ANTONIO QUINTANA
Más de 20.000 personas participaron ayer en la tradicional romería de la Virgen del Rosario, un enaltecimiento a las raíces populares canarias y a la tradición, que representa el broche de oro a las fiestas patronales de Santa Lucía y Los Labradores. Después de la eucaristía solemne, presidida por el párroco Juan Ormazábal y animada por el grupo Naife de El Calero de Telde, la imagen del Rosario inició una lenta marcha por la calle principal del casco histórico.

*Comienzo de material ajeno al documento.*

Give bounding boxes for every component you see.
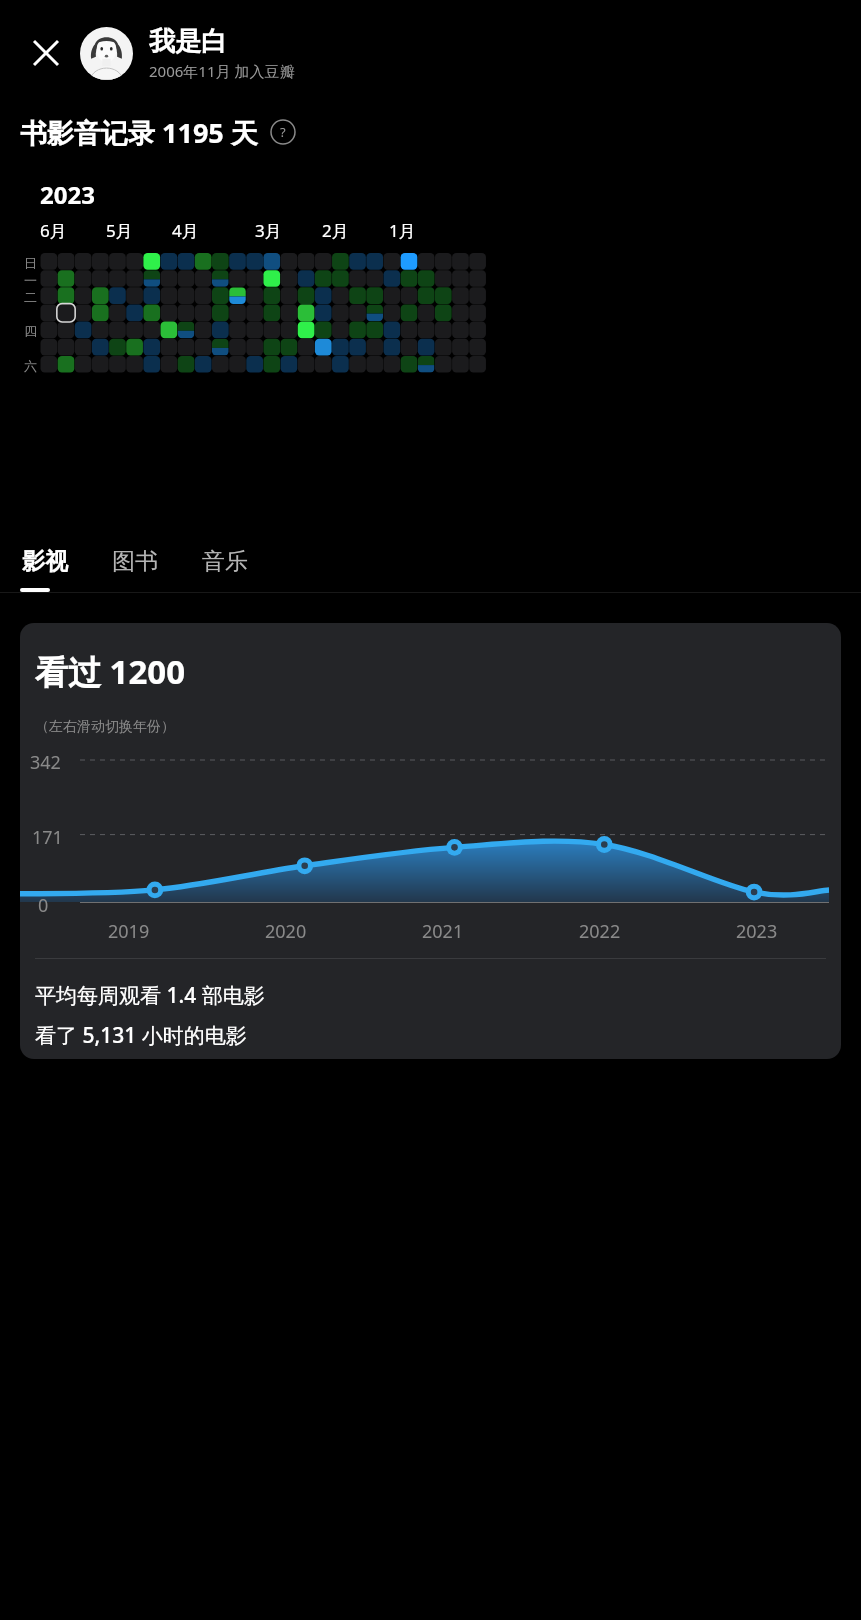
button[interactable]: 音乐 <box>202 547 248 576</box>
staticText: 二 <box>24 289 37 305</box>
button[interactable]: Help <box>268 117 298 147</box>
button[interactable]: Close <box>20 27 72 79</box>
staticText: 音乐 <box>202 547 248 576</box>
staticText: 平均每周观看 1.4 部电影 <box>35 981 265 1010</box>
staticText: 342 <box>30 750 61 775</box>
staticText: 2022 <box>579 919 621 944</box>
staticText: 图书 <box>112 547 158 576</box>
staticText: 2月 <box>322 219 349 242</box>
staticText: （左右滑动切换年份） <box>35 718 175 736</box>
button[interactable]: 影视 <box>22 547 68 576</box>
staticText: 一 <box>24 272 37 288</box>
staticText: 6月 <box>40 219 67 242</box>
staticText: 2019 <box>108 919 150 944</box>
staticText: 看了 5,131 小时的电影 <box>35 1021 247 1050</box>
staticText: 四 <box>24 323 37 339</box>
staticText: 2023 <box>40 178 95 211</box>
staticText: 2021 <box>422 919 464 944</box>
staticText: 171 <box>32 825 63 850</box>
button[interactable]: 看过 1200 <box>20 623 841 1059</box>
staticText: 2023 <box>736 919 778 944</box>
staticText: 4月 <box>172 219 199 242</box>
staticText: 3月 <box>255 219 282 242</box>
staticText: 书影音记录 1195 天 <box>20 114 258 151</box>
button[interactable]: Profile avatar <box>80 27 133 80</box>
staticText: 0 <box>38 893 49 918</box>
staticText: 看过 1200 <box>35 649 186 694</box>
staticText: 六 <box>24 358 37 374</box>
button[interactable]: 图书 <box>112 547 158 576</box>
staticText: 2020 <box>265 919 307 944</box>
staticText: 我是白 <box>149 25 227 58</box>
staticText: 5月 <box>106 219 133 242</box>
staticText: 1月 <box>389 219 416 242</box>
staticText: ? <box>280 123 286 141</box>
staticText: 2006年11月 加入豆瓣 <box>149 61 295 81</box>
staticText: 影视 <box>22 547 68 576</box>
staticText: 日 <box>24 255 37 271</box>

Diecisiete carrozas de los barrios del casco de Santa Lucía, Tunte y Vecindario, participaron en la romería acompañadas por agrupaciones folclóricas o parrandas que se sumaron a la comitiva. En la última y masiva fiesta popular de Gran Canaria, los colectivos y asociaciones de vecinos que organizaron las carretas compartían con los romeros llegados de todos los rincones de la Isla mejunjes, refrescos, ron, aceitunas, mantecados, pellas de gofio, sardinas asadas o el pan de leña entre la música y el jolgorio de las parrandas.
El comienzo de la popular romería se inició a las 13.15 horas, casi a la hora prevista, con la imagen de la Virgen del Rosario, portada sobre una carreta tirada por una yunta de bueyes, finalizando el trayecto en torno a las 15.00 horas, aunque el desfile terminó una hora después. En cualquier caso, muchos jóvenes ataviados de canarios siguieron llegando al pueblo para sumarse al resto de los actos de la fiesta.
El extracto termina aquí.